It’s a structured process, and we help people go through and repair every item in their credit history. This makes them far less vulnerable to predatory interest rates.
But anyone can use the program. For people with good credit who don’t particularly love the car-buying experience but love what we do, we are a car-buying service, with most of the fee being tax deductible. We don’t always do the lending part with those clients, but we can help them find $800 in manufacturer rebates they might not have known about. We think of ourselves as a better way to buy a car.
Q. Who are your lending partners?
A. We work with banks and credit unions. Our lenders tend to be credit unions who are already doing car loans. We generally get to know our clients very well, and our lenders depend on us. We also guarantee the first $2,000 of a loan.
A number of our clients are under-banked and some are opening an account for the first time. They have the potential to be longtime customers of the lenders.
Q. What changes are in store for More Than Wheels’ future?
It’s really an exciting time. We get about 30 percent of our funding from our fees, and the rest comes from donations and philanthropy. We needed to change our business model and become more productive so we can expand services and become more financially self-sufficient. We have begun to build out our technology, to create a client portal so our clients can use us through the Internet. This is allowing us to automate and to better align resources with people needing services.

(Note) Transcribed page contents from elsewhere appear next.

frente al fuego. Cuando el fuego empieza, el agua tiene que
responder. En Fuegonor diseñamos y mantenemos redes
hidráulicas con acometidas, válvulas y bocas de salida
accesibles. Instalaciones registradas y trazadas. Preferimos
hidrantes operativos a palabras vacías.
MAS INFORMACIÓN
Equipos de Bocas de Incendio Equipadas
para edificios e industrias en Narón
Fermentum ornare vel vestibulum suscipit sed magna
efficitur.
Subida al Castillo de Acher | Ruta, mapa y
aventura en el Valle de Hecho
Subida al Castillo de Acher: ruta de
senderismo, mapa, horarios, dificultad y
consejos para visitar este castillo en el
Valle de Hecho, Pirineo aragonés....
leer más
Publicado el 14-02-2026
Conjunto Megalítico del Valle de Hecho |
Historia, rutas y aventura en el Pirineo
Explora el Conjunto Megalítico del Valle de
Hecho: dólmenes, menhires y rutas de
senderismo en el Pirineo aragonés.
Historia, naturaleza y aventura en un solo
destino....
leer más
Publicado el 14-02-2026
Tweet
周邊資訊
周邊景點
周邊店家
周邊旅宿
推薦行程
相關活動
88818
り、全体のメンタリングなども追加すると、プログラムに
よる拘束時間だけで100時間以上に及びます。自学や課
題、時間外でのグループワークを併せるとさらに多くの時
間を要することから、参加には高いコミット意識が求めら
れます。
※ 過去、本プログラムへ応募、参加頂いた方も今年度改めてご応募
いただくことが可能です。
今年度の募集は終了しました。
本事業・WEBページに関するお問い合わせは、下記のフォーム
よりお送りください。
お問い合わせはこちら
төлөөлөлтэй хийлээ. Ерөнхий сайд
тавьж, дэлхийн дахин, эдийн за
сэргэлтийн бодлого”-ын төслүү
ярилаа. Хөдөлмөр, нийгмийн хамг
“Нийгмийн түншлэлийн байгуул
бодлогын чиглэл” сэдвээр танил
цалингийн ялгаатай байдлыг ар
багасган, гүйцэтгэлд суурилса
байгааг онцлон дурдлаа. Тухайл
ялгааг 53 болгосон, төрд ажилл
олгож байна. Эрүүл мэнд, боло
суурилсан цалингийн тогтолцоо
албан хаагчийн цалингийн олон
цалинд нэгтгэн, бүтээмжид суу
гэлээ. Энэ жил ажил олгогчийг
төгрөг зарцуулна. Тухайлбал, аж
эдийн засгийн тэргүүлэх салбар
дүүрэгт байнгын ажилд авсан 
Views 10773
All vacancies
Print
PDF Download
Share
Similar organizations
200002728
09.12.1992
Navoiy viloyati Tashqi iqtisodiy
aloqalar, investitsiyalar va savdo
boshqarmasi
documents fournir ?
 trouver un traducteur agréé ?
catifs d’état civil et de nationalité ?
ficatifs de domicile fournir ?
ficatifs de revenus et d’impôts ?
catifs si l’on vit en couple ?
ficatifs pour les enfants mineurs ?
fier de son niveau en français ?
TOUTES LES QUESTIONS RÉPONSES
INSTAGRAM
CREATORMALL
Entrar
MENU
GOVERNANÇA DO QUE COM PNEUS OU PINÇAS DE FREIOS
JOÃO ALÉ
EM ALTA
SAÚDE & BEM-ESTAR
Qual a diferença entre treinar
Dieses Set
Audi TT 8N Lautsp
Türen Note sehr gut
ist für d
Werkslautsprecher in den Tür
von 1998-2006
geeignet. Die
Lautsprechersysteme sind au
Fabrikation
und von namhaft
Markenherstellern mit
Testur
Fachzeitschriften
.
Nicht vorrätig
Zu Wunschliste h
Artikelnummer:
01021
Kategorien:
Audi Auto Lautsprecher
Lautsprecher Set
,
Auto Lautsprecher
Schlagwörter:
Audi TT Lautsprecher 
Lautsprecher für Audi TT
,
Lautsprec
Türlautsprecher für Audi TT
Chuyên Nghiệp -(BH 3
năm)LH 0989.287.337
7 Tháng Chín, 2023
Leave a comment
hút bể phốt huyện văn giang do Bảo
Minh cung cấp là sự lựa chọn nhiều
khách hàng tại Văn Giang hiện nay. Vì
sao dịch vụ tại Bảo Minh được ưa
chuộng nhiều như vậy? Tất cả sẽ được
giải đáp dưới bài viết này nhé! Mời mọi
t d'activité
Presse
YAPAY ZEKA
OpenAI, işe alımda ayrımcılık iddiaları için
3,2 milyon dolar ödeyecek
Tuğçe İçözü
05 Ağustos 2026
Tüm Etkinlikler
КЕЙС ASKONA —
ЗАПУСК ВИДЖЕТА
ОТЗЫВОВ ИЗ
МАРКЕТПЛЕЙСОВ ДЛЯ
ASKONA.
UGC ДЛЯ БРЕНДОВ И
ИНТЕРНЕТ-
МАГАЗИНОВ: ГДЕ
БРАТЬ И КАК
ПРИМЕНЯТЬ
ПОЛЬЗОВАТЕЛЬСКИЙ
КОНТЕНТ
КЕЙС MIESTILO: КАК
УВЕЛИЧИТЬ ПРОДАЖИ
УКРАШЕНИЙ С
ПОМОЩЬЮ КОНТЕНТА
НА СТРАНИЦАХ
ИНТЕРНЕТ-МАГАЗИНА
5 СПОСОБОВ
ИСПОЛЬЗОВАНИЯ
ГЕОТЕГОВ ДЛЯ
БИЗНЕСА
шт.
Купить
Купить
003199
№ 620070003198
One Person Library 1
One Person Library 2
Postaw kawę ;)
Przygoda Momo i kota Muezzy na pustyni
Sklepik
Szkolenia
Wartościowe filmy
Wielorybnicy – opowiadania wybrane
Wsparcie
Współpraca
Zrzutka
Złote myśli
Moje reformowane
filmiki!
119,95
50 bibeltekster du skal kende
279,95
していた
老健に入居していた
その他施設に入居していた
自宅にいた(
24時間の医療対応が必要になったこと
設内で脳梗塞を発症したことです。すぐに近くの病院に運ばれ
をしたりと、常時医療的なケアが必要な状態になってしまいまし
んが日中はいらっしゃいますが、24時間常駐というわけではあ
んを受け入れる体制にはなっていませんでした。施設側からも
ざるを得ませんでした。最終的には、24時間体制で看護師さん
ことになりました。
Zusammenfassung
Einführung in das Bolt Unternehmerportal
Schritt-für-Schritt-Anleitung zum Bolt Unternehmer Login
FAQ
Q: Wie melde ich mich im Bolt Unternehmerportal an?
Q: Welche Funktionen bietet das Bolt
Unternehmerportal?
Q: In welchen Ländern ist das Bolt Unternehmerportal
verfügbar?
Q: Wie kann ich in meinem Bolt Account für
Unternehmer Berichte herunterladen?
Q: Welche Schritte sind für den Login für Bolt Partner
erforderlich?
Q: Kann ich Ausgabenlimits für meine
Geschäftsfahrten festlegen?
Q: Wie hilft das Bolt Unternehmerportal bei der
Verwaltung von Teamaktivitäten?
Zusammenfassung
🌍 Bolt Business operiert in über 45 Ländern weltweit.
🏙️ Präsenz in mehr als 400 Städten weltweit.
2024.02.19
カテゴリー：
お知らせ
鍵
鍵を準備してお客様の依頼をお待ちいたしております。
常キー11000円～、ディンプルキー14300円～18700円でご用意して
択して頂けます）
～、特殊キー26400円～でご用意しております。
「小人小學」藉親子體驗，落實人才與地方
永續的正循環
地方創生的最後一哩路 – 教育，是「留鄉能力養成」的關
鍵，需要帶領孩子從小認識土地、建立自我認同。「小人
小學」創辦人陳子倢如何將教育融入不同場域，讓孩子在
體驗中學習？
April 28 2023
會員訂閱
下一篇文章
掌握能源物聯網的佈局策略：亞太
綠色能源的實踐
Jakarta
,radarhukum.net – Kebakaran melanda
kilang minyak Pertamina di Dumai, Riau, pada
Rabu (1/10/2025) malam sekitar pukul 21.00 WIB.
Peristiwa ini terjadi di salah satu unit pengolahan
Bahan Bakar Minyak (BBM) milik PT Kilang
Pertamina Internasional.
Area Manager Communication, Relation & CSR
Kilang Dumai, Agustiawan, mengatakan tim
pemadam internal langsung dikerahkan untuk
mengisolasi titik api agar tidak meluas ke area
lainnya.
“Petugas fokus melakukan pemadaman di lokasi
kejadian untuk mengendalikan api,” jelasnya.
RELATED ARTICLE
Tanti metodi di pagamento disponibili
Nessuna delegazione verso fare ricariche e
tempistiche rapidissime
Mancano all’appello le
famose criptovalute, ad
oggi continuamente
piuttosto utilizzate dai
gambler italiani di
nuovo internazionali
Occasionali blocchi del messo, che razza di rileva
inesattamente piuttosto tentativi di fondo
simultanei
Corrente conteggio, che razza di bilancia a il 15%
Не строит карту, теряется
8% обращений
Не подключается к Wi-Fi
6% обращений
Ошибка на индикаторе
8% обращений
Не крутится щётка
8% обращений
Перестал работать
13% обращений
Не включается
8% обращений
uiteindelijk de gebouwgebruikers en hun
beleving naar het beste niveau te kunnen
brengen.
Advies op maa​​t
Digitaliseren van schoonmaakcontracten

Three years ago, we located an office in Boston across from South Station. It has taken a while to settle in there, because it’s a more complicated environment in Massachusetts with 30,000 nonprofits. It’s much different from New Hampshire, which had been so much more collaborative and where it’s easier to develop close relationships. But it’s clear the need is very great for what we do. We feel we are beginning to roll. We have increased the number of clients by five to six times, and we just started serving people in the Worcester area.